Deterministic Photonics at Scale: Quantum Source’s Hybrid Path to Million-Qubit Machines
At Quantum World Congress 2025, Quantum Source laid out how photonics could leap from probabilistic lab demos to room-temperature, fault-tolerant systems. In a tightly argued talk, CEO Oded Melamed described a hybrid approach that couples single photons with single atoms on one platform, aiming to make resource-state generation deterministic and compact enough for a standard server room.
Why scaling matters now
Commercially valuable workloads demand logical qubits with extremely low error rates (~10⁻¹⁵). Under today’s error-correction overheads, that translates to 1,000–10,000 physical qubits per logical qubit. Melamed noted that headline applications—from Shor’s algorithm to chemically relevant simulation—quickly climb into the millions to tens of millions of physical qubits, far beyond today’s hundreds-to-thousands scale.
The photonics bottleneck—framed
Matter-based modalities (superconducting circuits, trapped ions, neutral atoms) can entangle hundreds to low thousands of qubits, but their path to million-qubit systems is unclear. Photonics flips that trade-off: its networked architecture is inherently modular, yet today’s resource-state generators (RSGs) rely on probabilistic photon sources and gates. The result is container-sized, cryogenic hardware that dominates system cost (Melamed estimated ~95–99% of bill of materials) and makes extrapolated million-qubit systems look factory-scale and ~$1B.
Inside Quantum Source’s “Origin” approach
Melamed’s answer is to combine single atoms and single photons on-chip. By trapping rubidium atoms near a high-Q resonator integrated in a photonic chip, the photon’s electric field is boosted long enough to interact deterministically with the atom. That interaction underpins on-demand single-photon generation and deterministic entangling operations, producing small photonic cluster states that are then “stitched” into larger graphs using standard photonic plumbing (RSGs → stitchers → detectors). The claimed outcome: orders-of-magnitude higher efficiency, room-temperature operation, and RSGs small and inexpensive enough to scale by “copy-paste.”

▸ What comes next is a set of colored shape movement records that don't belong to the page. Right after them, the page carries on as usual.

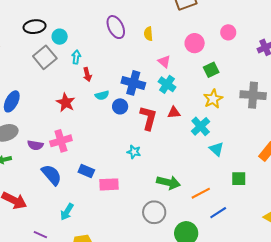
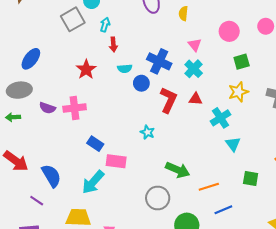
blue semicircle: (52, 175) -> (51, 176), moved
cyan arrow: (67, 212) -> (93, 182), moved, size x1.4

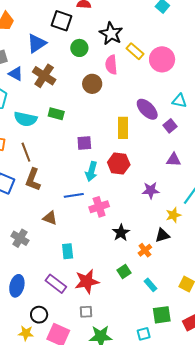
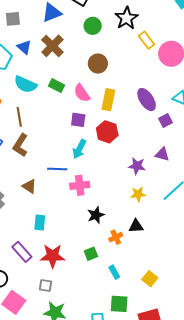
pink semicircle: (111, 65) -> (82, 93), moved, turned -42
blue triangle: (16, 74) -> (24, 47), moved
yellow rectangle: (123, 128) -> (108, 100), moved
red hexagon: (119, 163) -> (107, 132), moved
purple star: (151, 190) -> (137, 166), moved
yellow star: (173, 215) -> (138, 194), moved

What “server-room scale” could change
If deterministic RSGs hold up, a million-qubit photonic machine could fit in a standard server room, removing cryogenics and collapsing footprint/cost barriers. That reframes not only technical roadmaps but also deployment models—from bespoke labs to enterprise and government data facilities.
Company snapshot
Quantum Source is four years old, has raised $77M, employs ~60 people (about half PhDs in physics/EE), and counts U.S./Israeli VCs and Dell among its backers (described as Dell’s first quantum investment). “With Origin, we can build quantum computers as large as we want—one million or ten million qubits—while keeping the cost structure and infrastructure within reach,” Melamed said.
Bottom line
By shifting photonics from probabilistic to deterministic building blocks, Quantum Source argues it can unlock modular, room-temperature scaling to the fault-tolerant regime. The next test is empirical: demonstrating that atomic-mediated photonics delivers the efficiency and stability needed for million-qubit class systems.